SUPPLIED RECORDS section start

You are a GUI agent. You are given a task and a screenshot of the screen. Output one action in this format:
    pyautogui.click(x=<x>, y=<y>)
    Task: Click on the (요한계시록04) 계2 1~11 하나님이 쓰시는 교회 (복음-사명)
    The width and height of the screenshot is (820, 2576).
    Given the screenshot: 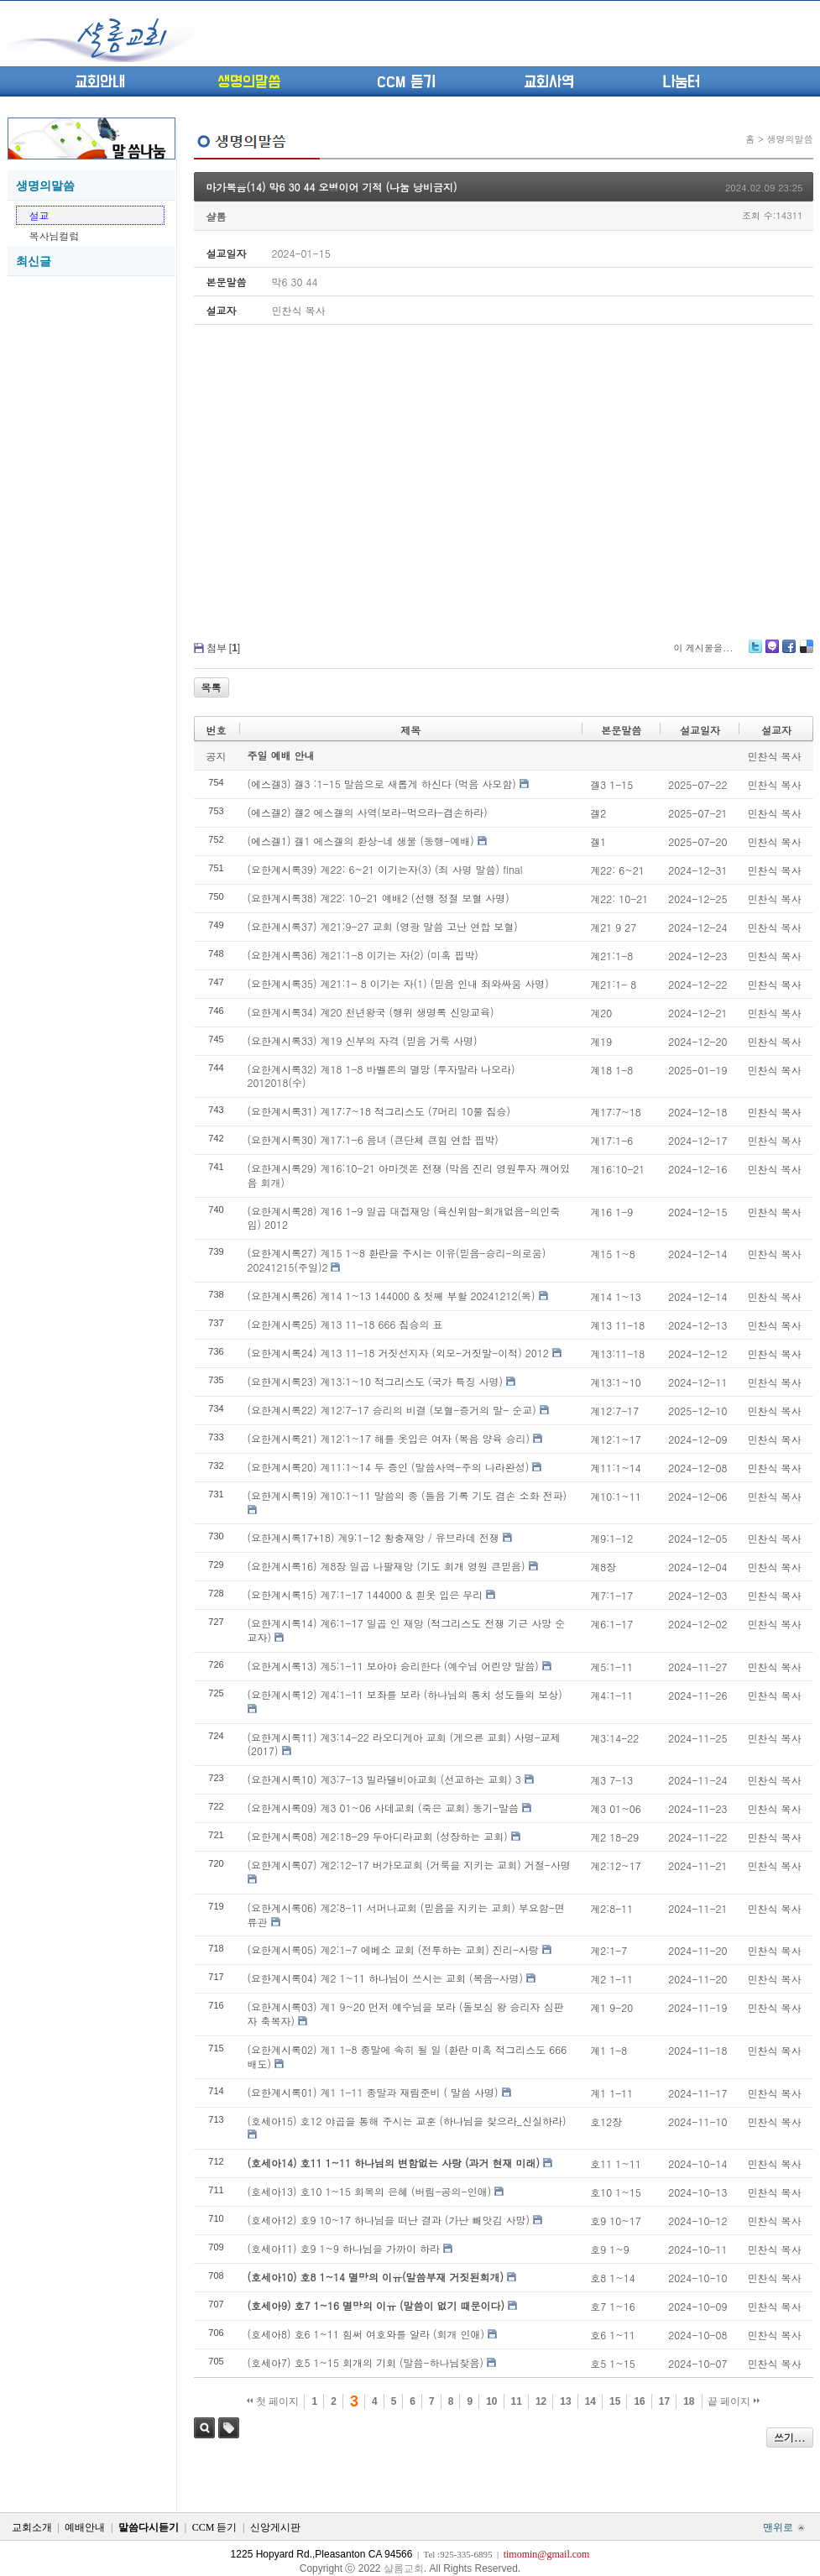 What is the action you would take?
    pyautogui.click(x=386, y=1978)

SUPPLIED RECORDS section end

TASK INSTRUCTIONS: Stopping at the line containing "The width and", please repeat exactly every line from the very start of the entries, that line included, and nothing more.

EXERCISE SOLUTION:
You are a GUI agent. You are given a task and a screenshot of the screen. Output one action in this format:
    pyautogui.click(x=<x>, y=<y>)
    Task: Click on the (요한계시록04) 계2 1~11 하나님이 쓰시는 교회 (복음-사명)
    The width and height of the screenshot is (820, 2576).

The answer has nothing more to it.